Sunshine, fresh air, a good belly laugh, and a great night’s sleep.

Nate

Carlson’s lemon liquid fish oil. I think it tastes great. And I love taking spoonfuls of it while other people watch and gag.

Finish the following sentence: The most embarrassing thing in my kitchen is…

Brian

…a case of ramen noodles.  My wife is pregnant with our second child, and in the beginning of the pregnancy could not keep anything down.  The same thing happened with our first child.  One of the few things she was able to keep down last time for a week or so before things improved was ramen, so I bought her some so she could eat something.  Alas, this time she found it revolting and it sits in our pantry with just one package eaten.  Not my proudest “food” item in the house, that’s for sure.

Krista

…I don’t know if I’d call this embarrassing, but I have an inordinate amount of seaweed and kale in there, plus an actual bucket (you know, with a handle) of kimchi.
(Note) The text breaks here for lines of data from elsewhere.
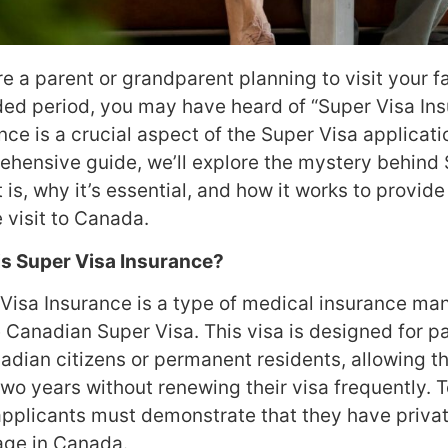
’re a parent or grandparent planning to visit your 
ed period, you may have heard of “Super Visa Ins
nce is a crucial aspect of the Super Visa applicatio
hensive guide, we’ll explore the mystery behind
t is, why it’s essential, and how it works to provid
 visit to Canada.
is Super Visa Insurance?
Visa Insurance is a type of medical insurance ma
e Canadian Super Visa. This visa is designed for 
adian citizens or permanent residents, allowing t
two years without renewing their visa frequently. T
applicants must demonstrate that they have priva
age in Canada.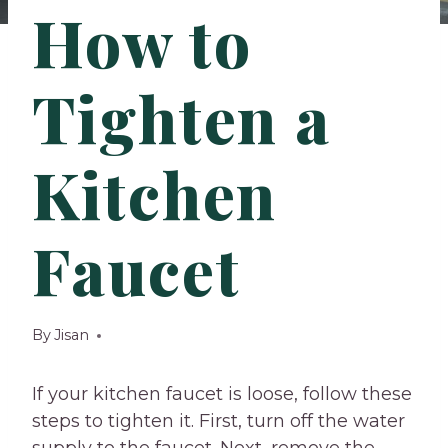
How to
Tighten a
Kitchen
Faucet
By
Jisan
If your kitchen faucet is loose, follow these
steps to tighten it. First, turn off the water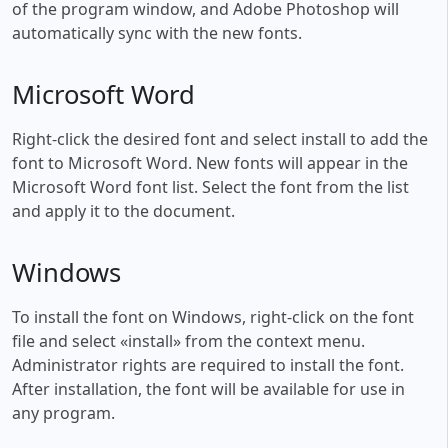
of the program window, and Adobe Photoshop will
automatically sync with the new fonts.
Microsoft Word
Right-click the desired font and select install to add the
font to Microsoft Word. New fonts will appear in the
Microsoft Word font list. Select the font from the list
and apply it to the document.
Windows
To install the font on Windows, right-click on the font
file and select «install» from the context menu.
Administrator rights are required to install the font.
After installation, the font will be available for use in
any program.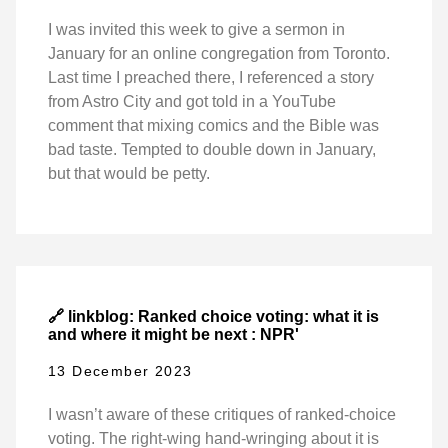
I was invited this week to give a sermon in
January for an online congregation from Toronto.
Last time I preached there, I referenced a story
from Astro City and got told in a YouTube
comment that mixing comics and the Bible was
bad taste. Tempted to double down in January,
but that would be petty.
🔗 linkblog: Ranked choice voting: what it is
and where it might be next : NPR'
13 December 2023
I wasn’t aware of these critiques of ranked-choice
voting. The right-wing hand-wringing about it is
I’m kind of like a dorky stereotype of the healthy eater.

Nate

…large, perfectly square ice cubes for my old fashioned bourbon drinks. Optimal melting. Enough to slightly water down the drink and bring out more flavors, but not enough to turn it into whiskey-flavored water.

Wrap-up

As you can see from this wide-ranging conversation, when it comes to questions of fitness and health, there’s rarely a single “right” answer. And there’s no single PN “line” on workouts, nutrition, supplements – or even tacky music.

But while Krista, Nate, and Brian might put their emphasis on slightly different strategies, there’s always a core of broad agreement between them. Whether the subject is weight loss or weightlifting, each of them stands for evidence-based decision-making, making fitness fun – and deep health.